• _Task statement_
Within the material below, transcribe exactly the lines from the one holding "メニュー・料金 (595, 90)" through the one holding "A. Mickevičiaus g.", keeping both ends and skipping the rest.

• _The records_
[Start of Attachment]
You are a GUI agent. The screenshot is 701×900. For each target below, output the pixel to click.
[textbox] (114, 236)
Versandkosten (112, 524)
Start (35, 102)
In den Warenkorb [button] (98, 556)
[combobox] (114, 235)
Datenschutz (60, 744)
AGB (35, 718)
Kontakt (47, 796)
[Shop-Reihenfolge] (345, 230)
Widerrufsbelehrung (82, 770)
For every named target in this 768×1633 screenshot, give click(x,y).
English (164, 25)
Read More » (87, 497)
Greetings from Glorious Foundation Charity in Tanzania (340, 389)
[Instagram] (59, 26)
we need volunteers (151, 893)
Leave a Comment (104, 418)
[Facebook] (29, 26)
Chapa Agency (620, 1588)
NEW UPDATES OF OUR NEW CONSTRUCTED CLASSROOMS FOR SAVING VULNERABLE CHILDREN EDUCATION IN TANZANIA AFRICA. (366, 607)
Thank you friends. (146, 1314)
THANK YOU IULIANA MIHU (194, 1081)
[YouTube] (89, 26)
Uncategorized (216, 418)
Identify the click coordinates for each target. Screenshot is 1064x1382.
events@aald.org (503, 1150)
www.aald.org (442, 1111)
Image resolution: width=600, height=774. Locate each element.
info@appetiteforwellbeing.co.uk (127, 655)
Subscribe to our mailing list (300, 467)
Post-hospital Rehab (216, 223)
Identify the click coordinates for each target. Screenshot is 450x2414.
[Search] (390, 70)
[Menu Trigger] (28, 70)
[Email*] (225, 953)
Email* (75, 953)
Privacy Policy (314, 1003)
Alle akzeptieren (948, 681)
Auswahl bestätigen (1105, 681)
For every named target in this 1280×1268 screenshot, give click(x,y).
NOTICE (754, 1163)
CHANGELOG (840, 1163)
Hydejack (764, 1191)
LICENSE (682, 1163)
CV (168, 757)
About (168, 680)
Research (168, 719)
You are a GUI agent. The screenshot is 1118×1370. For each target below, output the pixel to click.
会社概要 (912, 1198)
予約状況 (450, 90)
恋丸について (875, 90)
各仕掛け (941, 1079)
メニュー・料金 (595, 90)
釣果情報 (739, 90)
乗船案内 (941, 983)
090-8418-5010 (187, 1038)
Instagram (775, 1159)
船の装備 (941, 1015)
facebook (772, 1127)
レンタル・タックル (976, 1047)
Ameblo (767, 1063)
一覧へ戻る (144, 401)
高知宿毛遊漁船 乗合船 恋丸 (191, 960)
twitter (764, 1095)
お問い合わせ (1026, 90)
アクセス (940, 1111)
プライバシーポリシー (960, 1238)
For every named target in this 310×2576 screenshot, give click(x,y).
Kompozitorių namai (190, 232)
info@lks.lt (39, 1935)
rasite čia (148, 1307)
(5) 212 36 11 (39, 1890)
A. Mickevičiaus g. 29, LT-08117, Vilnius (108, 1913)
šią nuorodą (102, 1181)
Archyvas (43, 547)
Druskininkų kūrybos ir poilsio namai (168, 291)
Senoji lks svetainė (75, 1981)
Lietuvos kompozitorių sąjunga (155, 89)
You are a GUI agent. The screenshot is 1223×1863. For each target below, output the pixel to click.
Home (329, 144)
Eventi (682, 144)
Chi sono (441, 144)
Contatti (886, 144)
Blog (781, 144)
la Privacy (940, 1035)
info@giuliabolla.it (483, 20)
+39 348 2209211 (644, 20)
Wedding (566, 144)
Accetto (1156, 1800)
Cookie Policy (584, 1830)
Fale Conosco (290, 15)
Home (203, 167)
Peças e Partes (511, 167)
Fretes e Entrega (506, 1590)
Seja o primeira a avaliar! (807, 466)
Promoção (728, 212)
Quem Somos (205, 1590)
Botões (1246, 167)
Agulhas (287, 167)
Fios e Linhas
[End of Attachment]
• _Your solution_
メニュー・料金 (595, 90)
釣果情報 (739, 90)
乗船案内 (941, 983)
090-8418-5010 (187, 1038)
Instagram (775, 1159)
船の装備 (941, 1015)
facebook (772, 1127)
レンタル・タックル (976, 1047)
Ameblo (767, 1063)
一覧へ戻る (144, 401)
高知宿毛遊漁船 乗合船 恋丸 (191, 960)
twitter (764, 1095)
お問い合わせ (1026, 90)
アクセス (940, 1111)
プライバシーポリシー (960, 1238)
For every named target in this 310×2576 screenshot, give click(x,y).
Kompozitorių namai (190, 232)
info@lks.lt (39, 1935)
rasite čia (148, 1307)
(5) 212 36 11 (39, 1890)
A. Mickevičiaus g. 29, LT-08117, Vilnius (108, 1913)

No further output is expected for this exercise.